Миледи, казалось, была задета этими словами; она схватила хлыст, лежавший между страницами романа в виде закладки, провела им между ушей своей белой, тихо заворчавшей охотничьей собаки, быстро подняла шляпу с пола, кокетливо надела ее на кудрявую головку, раза два самодовольно взглянула в зеркало и гордо произнесла: «Я еще красива!» Но вдруг, как бы охваченная трепетом темного, болезненного ощущения, остановилась в задумчивости, медленно стянула с руки белую перчатку, подала мне руку и, стремительно угадав мои мысли, сказала: «Не правда ли, эта рука не так уже красива, как в Ремсгете? Матильда за это время много выстрадала!»
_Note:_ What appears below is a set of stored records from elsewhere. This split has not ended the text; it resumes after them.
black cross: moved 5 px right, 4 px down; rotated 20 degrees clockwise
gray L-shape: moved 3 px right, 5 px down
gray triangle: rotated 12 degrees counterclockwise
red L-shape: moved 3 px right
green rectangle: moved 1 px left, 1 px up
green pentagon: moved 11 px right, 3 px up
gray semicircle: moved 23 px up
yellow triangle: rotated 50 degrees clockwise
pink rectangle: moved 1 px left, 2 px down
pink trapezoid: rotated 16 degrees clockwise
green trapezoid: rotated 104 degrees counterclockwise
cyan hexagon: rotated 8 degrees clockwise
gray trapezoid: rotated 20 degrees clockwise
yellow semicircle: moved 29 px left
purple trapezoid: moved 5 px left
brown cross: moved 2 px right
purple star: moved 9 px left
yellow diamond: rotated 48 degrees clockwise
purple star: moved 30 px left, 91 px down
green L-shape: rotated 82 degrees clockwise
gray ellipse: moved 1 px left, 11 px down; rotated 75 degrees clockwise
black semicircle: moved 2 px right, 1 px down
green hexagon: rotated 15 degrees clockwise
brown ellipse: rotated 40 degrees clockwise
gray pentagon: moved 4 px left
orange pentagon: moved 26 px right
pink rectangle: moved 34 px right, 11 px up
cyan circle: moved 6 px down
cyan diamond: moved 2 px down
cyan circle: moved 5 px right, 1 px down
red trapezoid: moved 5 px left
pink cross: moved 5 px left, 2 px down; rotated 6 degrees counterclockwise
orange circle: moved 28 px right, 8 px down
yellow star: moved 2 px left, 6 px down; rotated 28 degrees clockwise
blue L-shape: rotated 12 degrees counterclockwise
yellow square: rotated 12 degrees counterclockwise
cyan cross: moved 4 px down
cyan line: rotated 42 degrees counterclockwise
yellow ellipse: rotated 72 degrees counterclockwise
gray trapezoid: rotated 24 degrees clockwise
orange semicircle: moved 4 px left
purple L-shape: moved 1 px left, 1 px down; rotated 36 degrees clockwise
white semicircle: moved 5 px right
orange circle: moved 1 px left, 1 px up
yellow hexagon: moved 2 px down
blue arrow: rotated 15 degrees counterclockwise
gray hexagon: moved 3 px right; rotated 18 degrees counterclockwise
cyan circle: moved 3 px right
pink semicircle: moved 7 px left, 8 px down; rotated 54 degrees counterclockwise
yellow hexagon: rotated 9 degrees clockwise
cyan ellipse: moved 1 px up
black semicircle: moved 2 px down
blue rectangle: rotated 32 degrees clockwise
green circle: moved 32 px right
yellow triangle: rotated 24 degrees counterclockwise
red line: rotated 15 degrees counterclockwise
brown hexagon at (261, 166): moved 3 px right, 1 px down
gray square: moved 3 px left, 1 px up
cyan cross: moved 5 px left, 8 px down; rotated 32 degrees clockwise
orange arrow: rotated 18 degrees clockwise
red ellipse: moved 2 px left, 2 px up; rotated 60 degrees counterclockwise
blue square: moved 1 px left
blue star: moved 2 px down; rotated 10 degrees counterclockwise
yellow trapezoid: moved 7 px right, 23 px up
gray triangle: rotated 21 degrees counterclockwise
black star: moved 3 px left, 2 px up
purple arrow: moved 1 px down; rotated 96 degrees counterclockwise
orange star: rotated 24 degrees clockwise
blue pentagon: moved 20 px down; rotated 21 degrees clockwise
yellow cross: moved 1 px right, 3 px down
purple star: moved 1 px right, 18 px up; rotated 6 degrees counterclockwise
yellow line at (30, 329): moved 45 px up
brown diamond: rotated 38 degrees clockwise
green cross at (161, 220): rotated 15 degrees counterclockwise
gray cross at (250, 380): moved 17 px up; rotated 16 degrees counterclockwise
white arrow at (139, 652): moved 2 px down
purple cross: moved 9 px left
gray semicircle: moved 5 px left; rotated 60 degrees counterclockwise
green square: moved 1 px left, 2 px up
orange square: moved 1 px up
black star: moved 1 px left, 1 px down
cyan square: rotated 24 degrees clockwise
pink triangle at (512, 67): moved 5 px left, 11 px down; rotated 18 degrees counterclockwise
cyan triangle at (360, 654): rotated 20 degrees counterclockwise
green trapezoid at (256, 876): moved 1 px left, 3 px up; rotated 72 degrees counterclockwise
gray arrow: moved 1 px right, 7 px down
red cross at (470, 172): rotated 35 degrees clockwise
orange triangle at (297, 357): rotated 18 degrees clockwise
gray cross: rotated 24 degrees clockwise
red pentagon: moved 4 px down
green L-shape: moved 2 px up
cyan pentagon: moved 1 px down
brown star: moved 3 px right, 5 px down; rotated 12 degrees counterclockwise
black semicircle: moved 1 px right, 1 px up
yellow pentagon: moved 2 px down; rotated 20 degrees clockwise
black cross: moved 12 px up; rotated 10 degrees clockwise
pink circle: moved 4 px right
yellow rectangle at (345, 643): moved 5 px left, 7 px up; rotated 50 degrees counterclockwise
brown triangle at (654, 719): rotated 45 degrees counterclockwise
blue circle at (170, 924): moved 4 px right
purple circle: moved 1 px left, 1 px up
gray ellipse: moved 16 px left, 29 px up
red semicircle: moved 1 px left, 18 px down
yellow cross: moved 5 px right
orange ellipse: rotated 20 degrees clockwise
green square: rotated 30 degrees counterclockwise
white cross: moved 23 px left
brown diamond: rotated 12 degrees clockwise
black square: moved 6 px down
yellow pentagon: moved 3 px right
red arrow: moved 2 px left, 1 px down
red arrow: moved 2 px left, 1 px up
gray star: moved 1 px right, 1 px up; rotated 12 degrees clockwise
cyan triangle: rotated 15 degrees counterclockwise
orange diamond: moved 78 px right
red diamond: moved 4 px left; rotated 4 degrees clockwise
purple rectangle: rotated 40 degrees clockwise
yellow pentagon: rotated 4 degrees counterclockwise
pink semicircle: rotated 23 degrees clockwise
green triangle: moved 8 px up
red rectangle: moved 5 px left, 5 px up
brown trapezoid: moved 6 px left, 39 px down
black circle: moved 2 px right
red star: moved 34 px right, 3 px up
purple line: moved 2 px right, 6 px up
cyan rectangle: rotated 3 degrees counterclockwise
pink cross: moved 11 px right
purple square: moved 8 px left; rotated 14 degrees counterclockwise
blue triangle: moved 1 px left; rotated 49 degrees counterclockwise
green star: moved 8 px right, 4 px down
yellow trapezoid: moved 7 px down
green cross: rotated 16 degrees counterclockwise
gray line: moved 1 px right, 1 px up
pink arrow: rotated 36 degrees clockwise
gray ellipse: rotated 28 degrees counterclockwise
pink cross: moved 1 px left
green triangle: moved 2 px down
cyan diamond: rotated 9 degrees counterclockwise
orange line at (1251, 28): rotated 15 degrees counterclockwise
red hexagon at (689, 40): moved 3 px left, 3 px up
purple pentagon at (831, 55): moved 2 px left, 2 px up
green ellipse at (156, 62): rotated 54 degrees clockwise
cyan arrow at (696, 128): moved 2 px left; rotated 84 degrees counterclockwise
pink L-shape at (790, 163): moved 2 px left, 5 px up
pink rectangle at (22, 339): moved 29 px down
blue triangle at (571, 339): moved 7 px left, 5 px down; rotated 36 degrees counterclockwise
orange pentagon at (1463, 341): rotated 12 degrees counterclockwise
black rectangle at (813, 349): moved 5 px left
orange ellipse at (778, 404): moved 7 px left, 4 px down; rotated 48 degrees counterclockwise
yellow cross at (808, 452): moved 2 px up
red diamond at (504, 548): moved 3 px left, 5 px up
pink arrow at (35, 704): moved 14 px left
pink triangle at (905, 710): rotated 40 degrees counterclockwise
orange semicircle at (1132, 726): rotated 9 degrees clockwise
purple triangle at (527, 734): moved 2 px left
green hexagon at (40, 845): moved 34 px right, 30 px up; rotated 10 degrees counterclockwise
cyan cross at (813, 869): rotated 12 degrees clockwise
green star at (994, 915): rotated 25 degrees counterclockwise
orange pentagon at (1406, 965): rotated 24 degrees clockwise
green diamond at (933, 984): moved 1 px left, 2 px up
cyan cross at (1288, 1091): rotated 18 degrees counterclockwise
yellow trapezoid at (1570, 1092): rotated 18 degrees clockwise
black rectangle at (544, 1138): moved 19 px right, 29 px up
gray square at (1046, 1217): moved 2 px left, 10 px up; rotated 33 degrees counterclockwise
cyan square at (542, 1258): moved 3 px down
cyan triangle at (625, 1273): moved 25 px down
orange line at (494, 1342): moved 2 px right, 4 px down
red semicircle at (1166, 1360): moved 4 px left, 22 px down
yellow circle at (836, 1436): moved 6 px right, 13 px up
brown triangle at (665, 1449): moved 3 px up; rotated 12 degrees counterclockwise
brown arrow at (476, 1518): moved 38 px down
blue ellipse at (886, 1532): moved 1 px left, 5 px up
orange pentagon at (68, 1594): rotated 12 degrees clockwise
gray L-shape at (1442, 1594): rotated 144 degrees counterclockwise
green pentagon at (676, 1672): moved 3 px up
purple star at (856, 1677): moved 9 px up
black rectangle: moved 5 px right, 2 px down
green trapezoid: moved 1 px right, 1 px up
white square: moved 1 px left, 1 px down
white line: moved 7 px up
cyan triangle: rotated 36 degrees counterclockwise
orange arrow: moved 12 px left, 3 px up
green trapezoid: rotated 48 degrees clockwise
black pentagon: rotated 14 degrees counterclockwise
Любезный читатель! Редко можно разглядеть трещину в колоколе, и узнается она лишь по звуку. Если бы ты слышал звук голоса, которым произнесены были эти слова, ты бы сразу понял, что сердце миледи — колокол из лучшего металла, но скрытая трещина удивительным образом глушит самые светлые его тона и как бы окутывает их тайной грустью. Но я все-таки люблю такие колокола: они находят родственный отзвук в моей собственной груди; и я поцеловал руку миледи, пожалуй, сердечнее, чем когда-либо, хотя она и не так уж была свежа, и несколько жилок, слишком резко выделявшихся своим голубым цветом, также, казалось, говорили мне: «Матильда за это время много выстрадала!»
Взгляд, который она бросила на меня, подобен был грустной одинокой звезде в осеннем небе, и она сказала нежно и сердечно: «Вы, кажется, уже мало меня любите, доктор! Только сострадание выразилось в слезе, упавшей мне на руку, словно милостыня».
— Кто же заставляет вас придавать такой скудный смысл безмолвной речи моих слез? Держу пари, белая охотничья собака, льнущая сейчас к вам, понимает меня лучше: она смотрит то на меня, то на вас и, кажется, удивлена тем, что люди, гордые властители мироздания, так глубоко несчастны в душе. Ах, миледи! Только родственная скорбь исторгает слезы, и каждый в сущности плачет о себе самом.